Could an Overly Regulated Electricity Market Affect Investor Participation?

Regulations are made to make individuals and societies comply and behave in a certain manner. Regulations have the effect of law and are considered as a restriction enforced by higher authorities to make people follow the desired code of conduct. It is simply a rule (or order) proposed by an authority to keep the system regulated, and occasionally to enthrone equity. 

While regulations are restrictive in nature, it shouldn’t be too restrictive. An overly regulated environment breeds concerns of instability, and in some instances, shows a lack of any plan or direction. It can also be widely considered as a “trial and error” approach by those regulated.  

Take football for example. Since time immemorial, the rules of the game have always been enforced by the referee and his linesmen on the football field. The players on the pitch also knew that the referee’s decision was final. The recently introduced Video Assistant Referee (VAR) has come with added rules and procedures that review the on-field referee and linesmen’s decisions. If you follow football closely, these recent add-ons have brought a lot of inconsistency in final referee decisions, and also, created confusion among players. 

This seems to be partly the case in the Nigeria Electricity Market. Recall that the Nigerian Electricity Regulatory Commission (NERC) was incorporated in 2005 to regulate the electricity market and promote competition and private sector participation. For over a decade, NERC has been regulating a market with challenges, while also promoting competition and participation. In trying to balance these responsibilities out, NERC may have put out one too many regulations. Don’t get me wrong, proposing several regulations is ideal for the growth of the market. However, when these regulations address the same challenges, then a strong case for an overly regulated market can be made.  

Here is a good example. The introduction of the Distribution Franchising Regulation1 (for public consultation) in April 2019 was intended to improve the quality of electricity supply to customers through investment in metering, billing, collection, and network rehabilitation and expansion.  
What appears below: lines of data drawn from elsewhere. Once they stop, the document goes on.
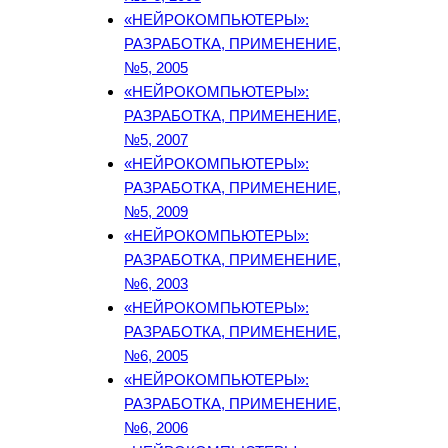
«НЕЙРОКОМПЬЮТЕРЫ»:
РАЗРАБОТКА, ПРИМЕНЕНИЕ,
№5, 2005
«НЕЙРОКОМПЬЮТЕРЫ»:
РАЗРАБОТКА, ПРИМЕНЕНИЕ,
№5, 2007
«НЕЙРОКОМПЬЮТЕРЫ»:
РАЗРАБОТКА, ПРИМЕНЕНИЕ,
№5, 2009
«НЕЙРОКОМПЬЮТЕРЫ»:
РАЗРАБОТКА, ПРИМЕНЕНИЕ,
№6, 2003
«НЕЙРОКОМПЬЮТЕРЫ»:
РАЗРАБОТКА, ПРИМЕНЕНИЕ,
№6, 2005
«НЕЙРОКОМПЬЮТЕРЫ»:
РАЗРАБОТКА, ПРИМЕНЕНИЕ,
№6, 2006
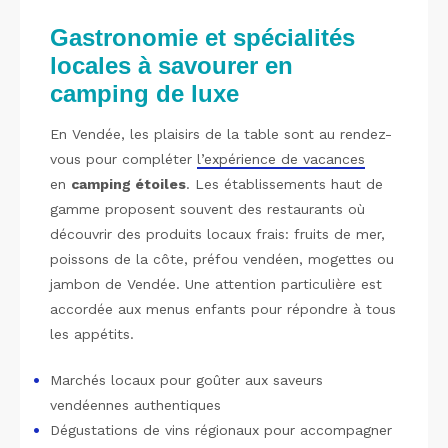
Gastronomie et spécialités
locales à savourer en
camping de luxe
En Vendée, les plaisirs de la table sont au rendez-
vous pour compléter
l’expérience de vacances
en
camping étoiles
. Les établissements haut de
gamme proposent souvent des restaurants où
découvrir des produits locaux frais: fruits de mer,
poissons de la côte, préfou vendéen, mogettes ou
jambon de Vendée. Une attention particulière est
accordée aux menus enfants pour répondre à tous
les appétits.
Marchés locaux pour goûter aux saveurs
vendéennes authentiques
Dégustations de vins régionaux pour accompagner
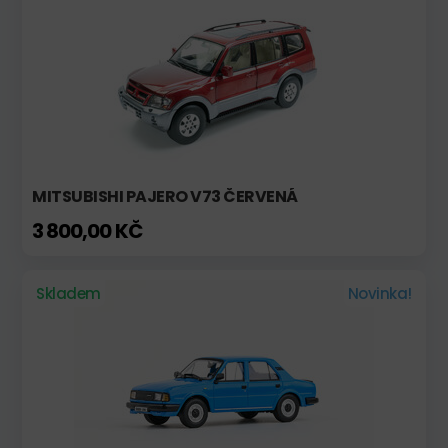
MITSUBISHI PAJERO V73 ČERVENÁ
3 800,00 KČ
Skladem
Novinka!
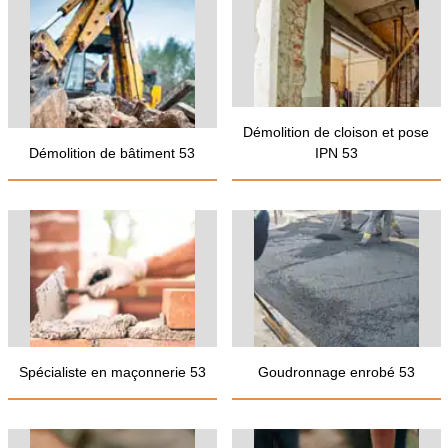
Démolition de cloison et pose
Démolition de bâtiment 53
IPN 53
Spécialiste en maçonnerie 53
Goudronnage enrobé 53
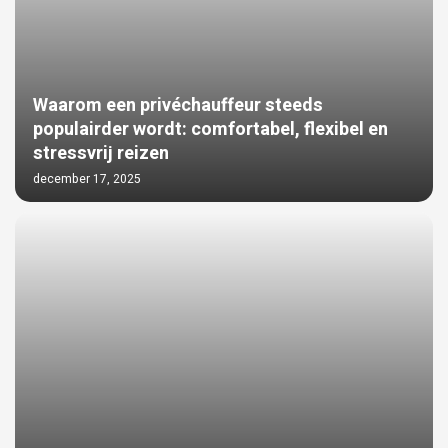
Waarom een privéchauffeur steeds
populairder wordt: comfortabel, flexibel en
stressvrij reizen
december 17, 2025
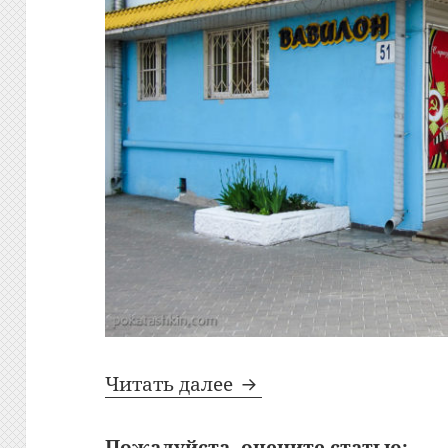
Bon Appetit: №313: Ба
Читать далее
Пожалуйста, оцените статью:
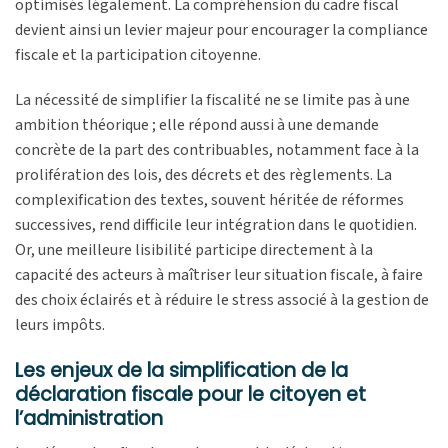
optimisés légalement. La compréhension du cadre fiscal
devient ainsi un levier majeur pour encourager la compliance
fiscale et la participation citoyenne.
La nécessité de simplifier la fiscalité ne se limite pas à une
ambition théorique ; elle répond aussi à une demande
concrète de la part des contribuables, notamment face à la
prolifération des lois, des décrets et des règlements. La
complexification des textes, souvent héritée de réformes
successives, rend difficile leur intégration dans le quotidien.
Or, une meilleure lisibilité participe directement à la
capacité des acteurs à maîtriser leur situation fiscale, à faire
des choix éclairés et à réduire le stress associé à la gestion de
leurs impôts.
Les enjeux de la simplification de la
déclaration fiscale pour le citoyen et
l’administration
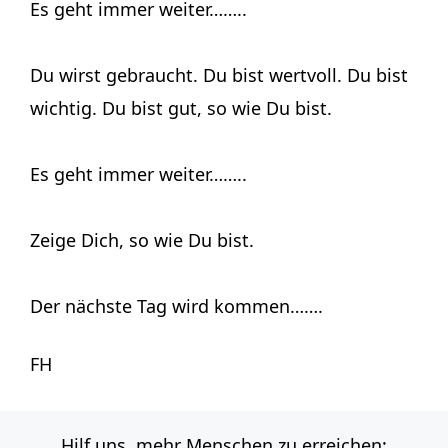
Es geht immer weiter……..
Du wirst gebraucht. Du bist wertvoll. Du bist
wichtig. Du bist gut, so wie Du bist.
Es geht immer weiter……..
Zeige Dich, so wie Du bist.
Der nächste Tag wird kommen…….
FH
Hilf uns, mehr Menschen zu erreichen:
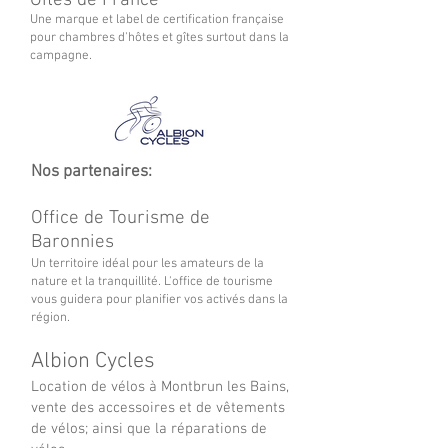
Gîtes de France
Une marque et label de certification française
pour chambres d'hôtes et gîtes surtout dans la
campagne.
Nos partenaires:
Office de Tourisme de
Baronnies
Un territoire idéal pour les amateurs de la
nature et la tranquillité. L'office de tourisme
vous guidera pour planifier vos activés dans la
région.
Albion Cycles
Location de vélos à Montbrun les Bains,
vente des accessoires et de vêtements
de vélos; ainsi que la réparations de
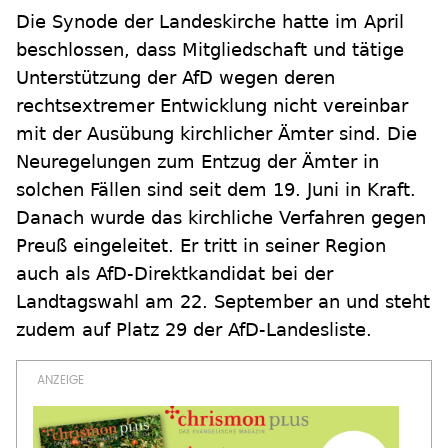
Die Synode der Landeskirche hatte im April
beschlossen, dass Mitgliedschaft und tätige
Unterstützung der AfD wegen deren
rechtsextremer Entwicklung nicht vereinbar
mit der Ausübung kirchlicher Ämter sind. Die
Neuregelungen zum Entzug der Ämter in
solchen Fällen sind seit dem 19. Juni in Kraft.
Danach wurde das kirchliche Verfahren gegen
Preuß eingeleitet. Er tritt in seiner Region
auch als AfD-Direktkandidat bei der
Landtagswahl am 22. September an und steht
zudem auf Platz 29 der AfD-Landesliste.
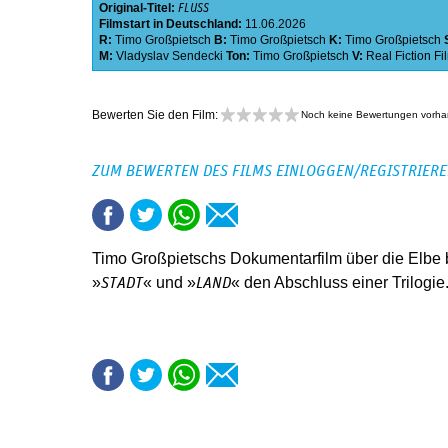
Original-Titel:
FLUSS
Filmstart in Deutschland:
11.06.2026
R:
Timo Großpietsch
B:
Timo Großpietsch
K:
Timo Großpietsch
M:
Vladyslav Sendecki
Ton:
Timo Großpietsch
V:
Real Fiction Fi
Bewerten Sie den Film:
Noch keine Bewertungen vorh
ZUM BEWERTEN DES FILMS EINLOGGEN/REGISTRIER
Timo Großpietschs Dokumentarfilm über die Elbe 
»
« und »
« den Abschluss einer Trilogie
STADT
LAND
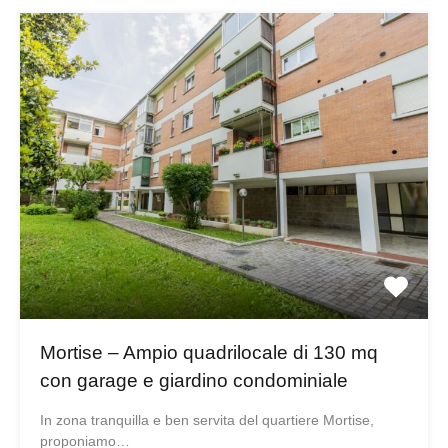
Mortise – Ampio quadrilocale di 130 mq
con garage e giardino condominiale
In zona tranquilla e ben servita del quartiere Mortise,
proponiamo…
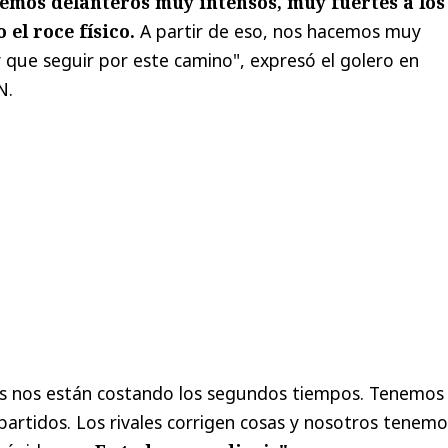
emos delanteros muy intensos, muy fuertes a los
el roce físico.
A partir de eso, nos hacemos muy
 que seguir por este camino", expresó el golero en
N.
ces nos están costando los segundos tiempos. Tenemos
 partidos. Los rivales corrigen cosas y nosotros tenemo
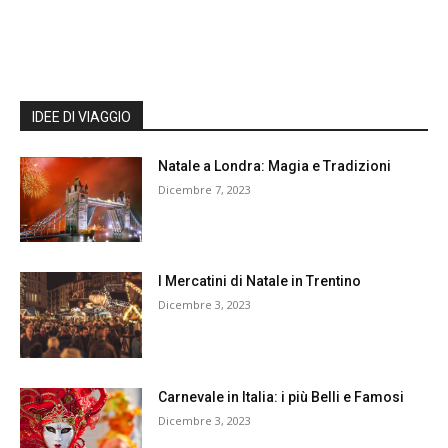
IDEE DI VIAGGIO
Natale a Londra: Magia e Tradizioni
Dicembre 7, 2023
I Mercatini di Natale in Trentino
Dicembre 3, 2023
Carnevale in Italia: i più Belli e Famosi
Dicembre 3, 2023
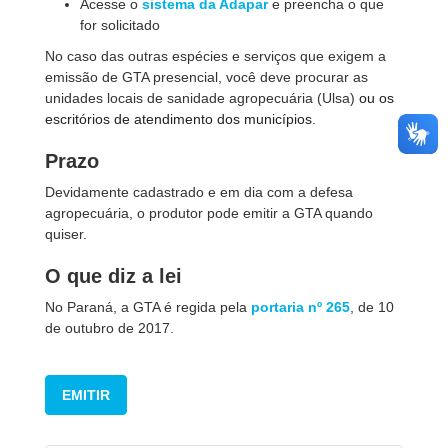
Acesse o
sistema da Adapar
e preencha o que
for solicitado
No caso das outras espécies e serviços que exigem a
emissão de GTA presencial, você deve procurar as
unidades locais de sanidade agropecuária (Ulsa)
ou os
escritórios de atendimento dos municípios.
Prazo
Devidamente cadastrado e em dia com a defesa
agropecuária, o produtor pode emitir a GTA quando
quiser.
O que diz a lei
No Paraná, a GTA é regida pela
portaria nº 265
, de 10
de outubro de 2017.
EMITIR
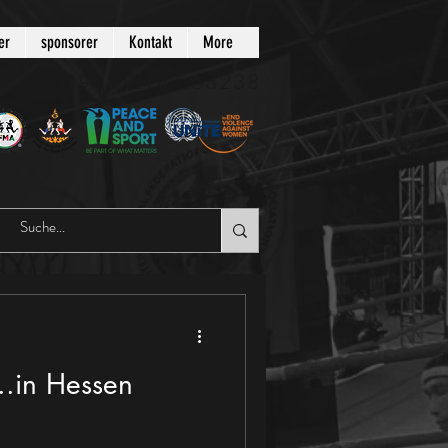
er
sponsorer
Kontakt
More
+49 (0)2181-63238
..in Hessen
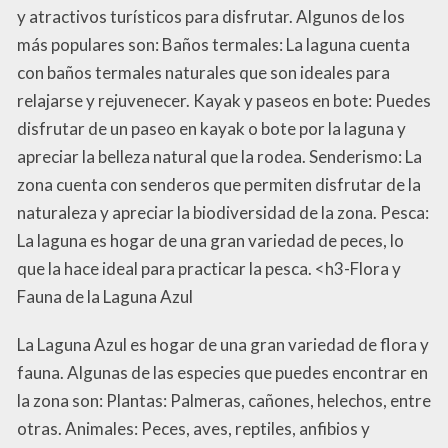
y atractivos turísticos para disfrutar. Algunos de los
más populares son: Baños termales: La laguna cuenta
con baños termales naturales que son ideales para
relajarse y rejuvenecer. Kayak y paseos en bote: Puedes
disfrutar de un paseo en kayak o bote por la laguna y
apreciar la belleza natural que la rodea. Senderismo: La
zona cuenta con senderos que permiten disfrutar de la
naturaleza y apreciar la biodiversidad de la zona. Pesca:
La laguna es hogar de una gran variedad de peces, lo
que la hace ideal para practicar la pesca. <h3-Flora y
Fauna de la Laguna Azul
La Laguna Azul es hogar de una gran variedad de flora y
fauna. Algunas de las especies que puedes encontrar en
la zona son: Plantas: Palmeras, cañones, helechos, entre
otras. Animales: Peces, aves, reptiles, anfibios y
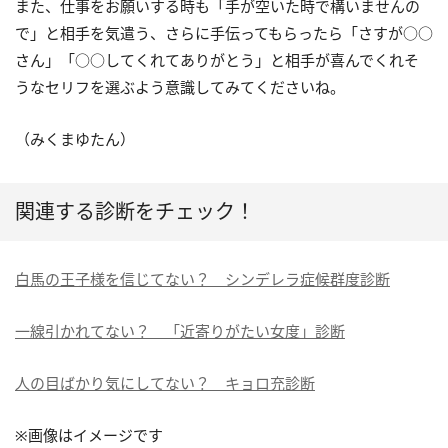
また、仕事をお願いする時も「手が空いた時で構いませんの
で」と相手を気遣う、さらに手伝ってもらったら「さすが○○
さん」「○○してくれてありがとう」と相手が喜んでくれそ
うなセリフを選ぶよう意識してみてくださいね。
（みくまゆたん）
関連する診断をチェック！
白馬の王子様を信じてない？ シンデレラ症候群度診断
一線引かれてない？ 「近寄りがたい女度」診断
人の目ばかり気にしてない？ キョロ充診断
※画像はイメージです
However, this regulation is widely considered to be unneeded in the electricity market. This is because of the attendance of several regulations, such as the Eligible Customer Regulation, Regulations for Embedded Generation, Regulations for Independent Electricity Distribution Networks (IEDN), Meter Asset Provider (MAP) Regulation and Mini-Grid Regulations. This suite of regulations, in one form or the other, was also introduced to address the problem of electricity supply to customers. It could be that the regulation, at this time, does not bring added incentives. It also creates more hurdles to an overly regulated market. Investors may be unwilling to participate in a market that is too regulated without defined incentives for growth and efficiency. 

So, how can a regulator promote competition and participation without overregulating the market? By rule of thumb and depending on the status of the electricity market, regulations should be well-defined and decisive, address unrelated challenges, enthrone fairness and promote competition mainly through private sector participation. 

To conclude, a well-defined regulation should simply serve the highest public good, while also delivering real change and impact in the electricity market. Remember, less is more.